In the entries below, the lines from the one with "Births from 1" through the one with "The possibility for" are to be copied exactly; both ends count.
★ ★ ★
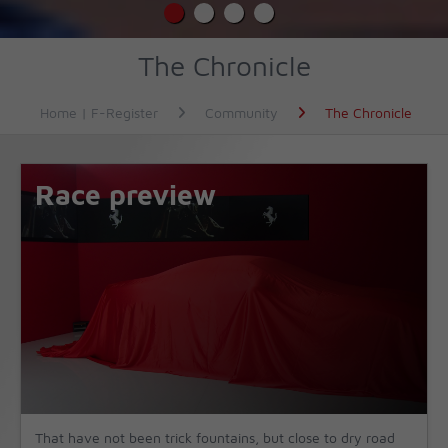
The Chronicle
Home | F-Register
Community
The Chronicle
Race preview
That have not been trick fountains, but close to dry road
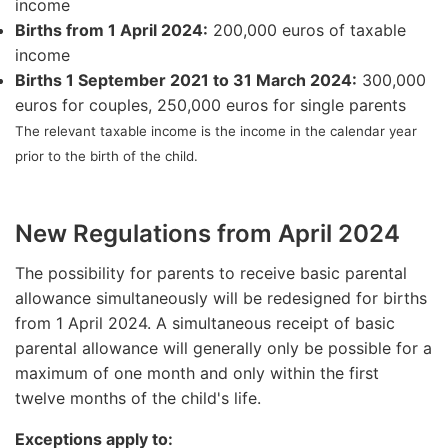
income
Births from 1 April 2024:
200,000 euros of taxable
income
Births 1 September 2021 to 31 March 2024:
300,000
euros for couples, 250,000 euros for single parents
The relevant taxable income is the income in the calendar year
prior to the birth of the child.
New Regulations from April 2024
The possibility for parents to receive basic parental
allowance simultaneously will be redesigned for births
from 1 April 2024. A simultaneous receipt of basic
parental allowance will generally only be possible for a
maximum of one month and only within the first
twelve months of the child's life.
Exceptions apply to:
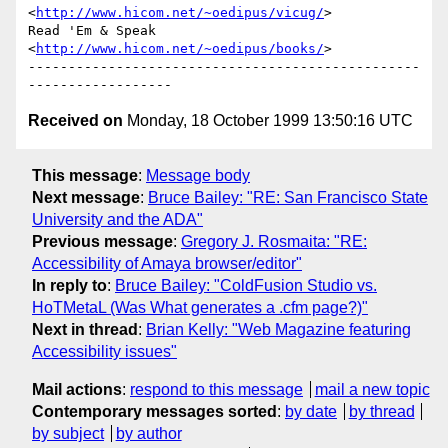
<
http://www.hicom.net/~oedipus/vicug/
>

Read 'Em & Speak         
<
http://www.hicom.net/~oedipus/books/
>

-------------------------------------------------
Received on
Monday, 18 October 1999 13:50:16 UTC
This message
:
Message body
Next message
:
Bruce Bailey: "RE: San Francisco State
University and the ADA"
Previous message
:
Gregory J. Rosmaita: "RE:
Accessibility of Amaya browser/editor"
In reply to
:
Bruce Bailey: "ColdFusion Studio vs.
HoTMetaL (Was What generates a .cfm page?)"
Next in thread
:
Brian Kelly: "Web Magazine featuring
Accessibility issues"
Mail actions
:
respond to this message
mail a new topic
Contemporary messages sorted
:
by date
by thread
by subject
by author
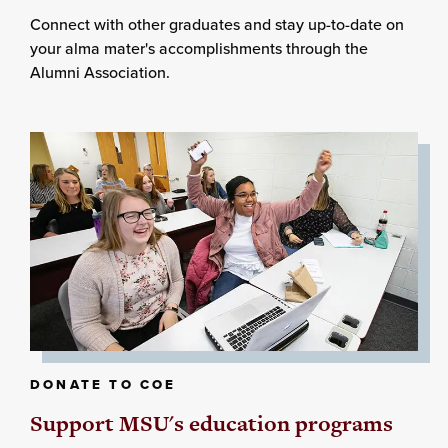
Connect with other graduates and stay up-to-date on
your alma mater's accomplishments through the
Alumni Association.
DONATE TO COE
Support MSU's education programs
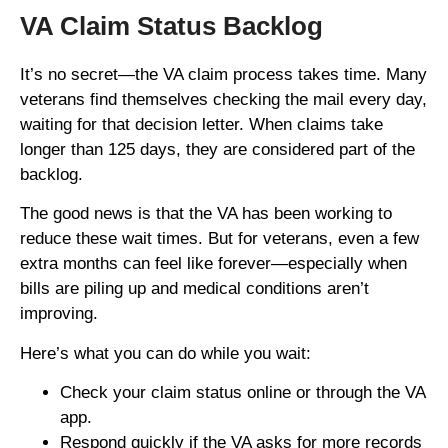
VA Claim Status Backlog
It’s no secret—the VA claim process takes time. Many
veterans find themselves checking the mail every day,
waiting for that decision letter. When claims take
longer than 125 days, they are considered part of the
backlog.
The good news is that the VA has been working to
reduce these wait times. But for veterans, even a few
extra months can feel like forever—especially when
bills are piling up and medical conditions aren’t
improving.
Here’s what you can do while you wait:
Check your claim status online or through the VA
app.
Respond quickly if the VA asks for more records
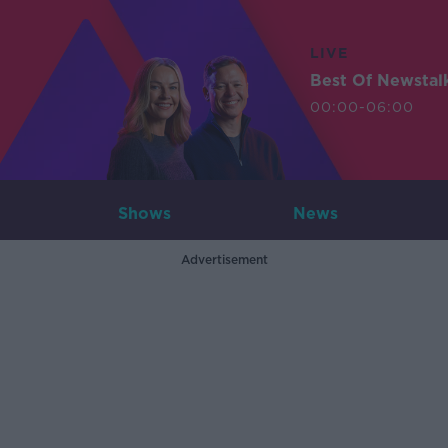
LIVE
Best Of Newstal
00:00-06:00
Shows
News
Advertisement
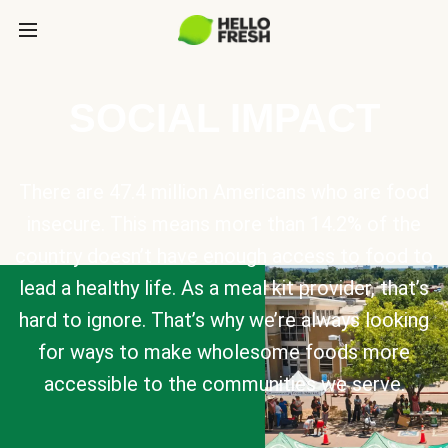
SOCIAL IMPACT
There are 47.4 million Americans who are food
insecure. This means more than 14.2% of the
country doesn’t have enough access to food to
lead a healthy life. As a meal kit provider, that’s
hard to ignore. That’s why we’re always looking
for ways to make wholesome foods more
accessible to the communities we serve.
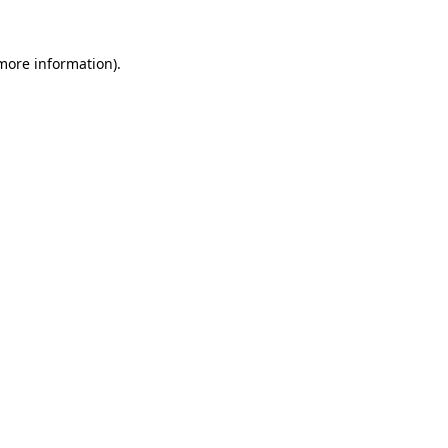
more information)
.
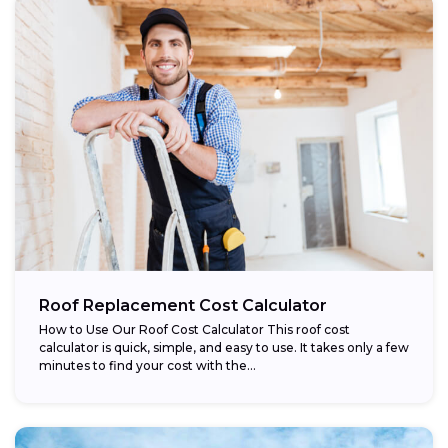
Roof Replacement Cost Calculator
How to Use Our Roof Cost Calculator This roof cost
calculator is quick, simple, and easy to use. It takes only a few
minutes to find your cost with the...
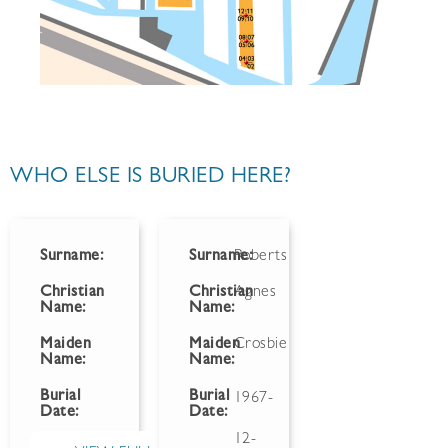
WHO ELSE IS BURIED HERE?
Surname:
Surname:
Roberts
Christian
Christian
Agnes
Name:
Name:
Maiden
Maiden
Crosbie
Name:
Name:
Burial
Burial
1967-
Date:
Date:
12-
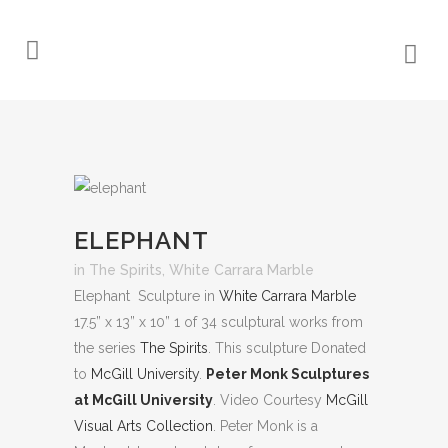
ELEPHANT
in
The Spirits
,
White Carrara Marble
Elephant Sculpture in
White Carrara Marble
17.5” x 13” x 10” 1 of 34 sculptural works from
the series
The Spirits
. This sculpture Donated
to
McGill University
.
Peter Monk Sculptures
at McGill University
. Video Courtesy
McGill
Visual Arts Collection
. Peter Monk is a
★ ★ ★
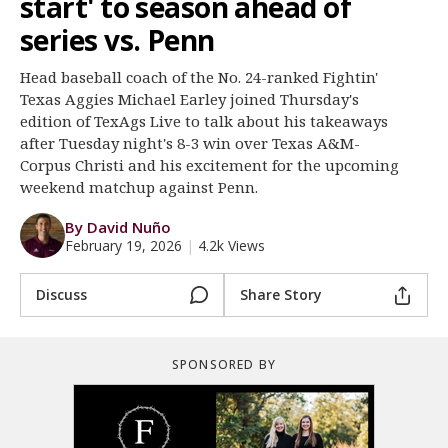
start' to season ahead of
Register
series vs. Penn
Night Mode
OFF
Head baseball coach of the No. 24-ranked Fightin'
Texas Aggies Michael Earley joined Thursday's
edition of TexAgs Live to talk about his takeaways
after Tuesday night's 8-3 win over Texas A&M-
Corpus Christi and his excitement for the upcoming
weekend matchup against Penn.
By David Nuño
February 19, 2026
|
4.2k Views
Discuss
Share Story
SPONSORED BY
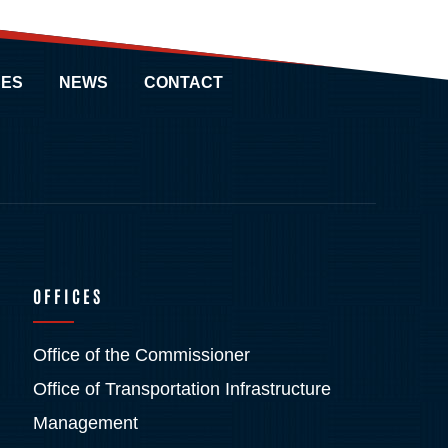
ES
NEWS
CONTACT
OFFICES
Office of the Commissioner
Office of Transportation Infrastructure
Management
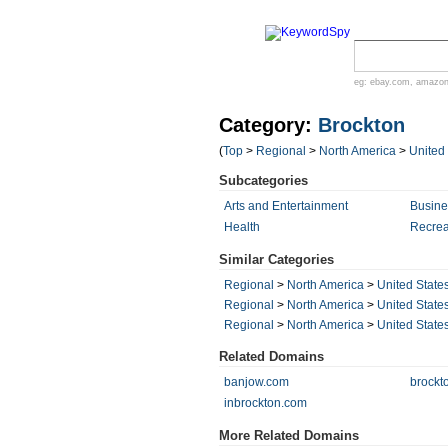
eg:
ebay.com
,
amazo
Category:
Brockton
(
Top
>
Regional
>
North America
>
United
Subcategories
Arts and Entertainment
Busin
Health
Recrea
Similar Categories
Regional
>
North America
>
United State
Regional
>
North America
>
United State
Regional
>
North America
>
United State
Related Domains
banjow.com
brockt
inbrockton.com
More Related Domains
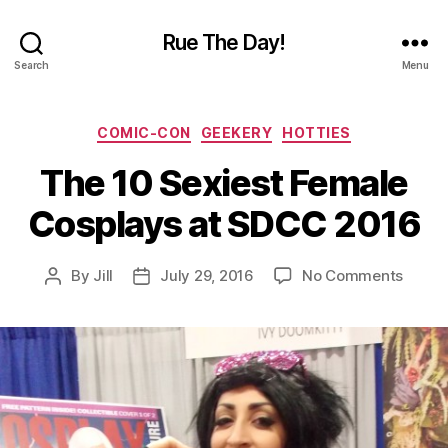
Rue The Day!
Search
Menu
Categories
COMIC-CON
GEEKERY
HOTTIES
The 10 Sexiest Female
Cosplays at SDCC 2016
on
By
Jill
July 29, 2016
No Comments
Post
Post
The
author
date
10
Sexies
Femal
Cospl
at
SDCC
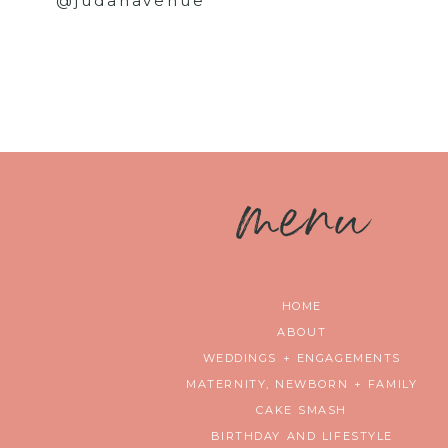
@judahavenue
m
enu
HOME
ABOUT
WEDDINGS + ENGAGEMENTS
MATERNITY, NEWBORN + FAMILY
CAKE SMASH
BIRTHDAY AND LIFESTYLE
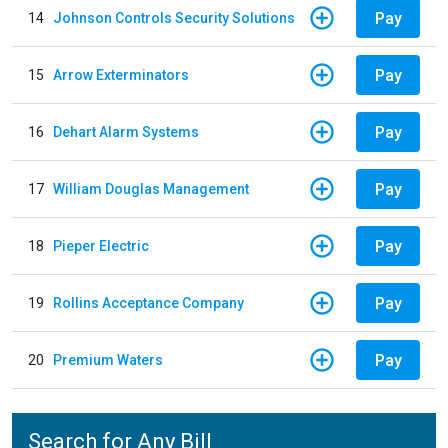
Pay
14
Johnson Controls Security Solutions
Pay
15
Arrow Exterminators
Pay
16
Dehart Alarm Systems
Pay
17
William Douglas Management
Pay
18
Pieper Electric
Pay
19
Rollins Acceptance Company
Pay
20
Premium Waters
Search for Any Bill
★ ★ ★
### TASK SOLUTION
Births from 1 April 2024:
200,000 euros of taxable
income
Births 1 September 2021 to 31 March 2024:
300,000
euros for couples, 250,000 euros for single parents
The relevant taxable income is the income in the calendar year
prior to the birth of the child.
New Regulations from April 2024
The possibility for parents to receive basic parental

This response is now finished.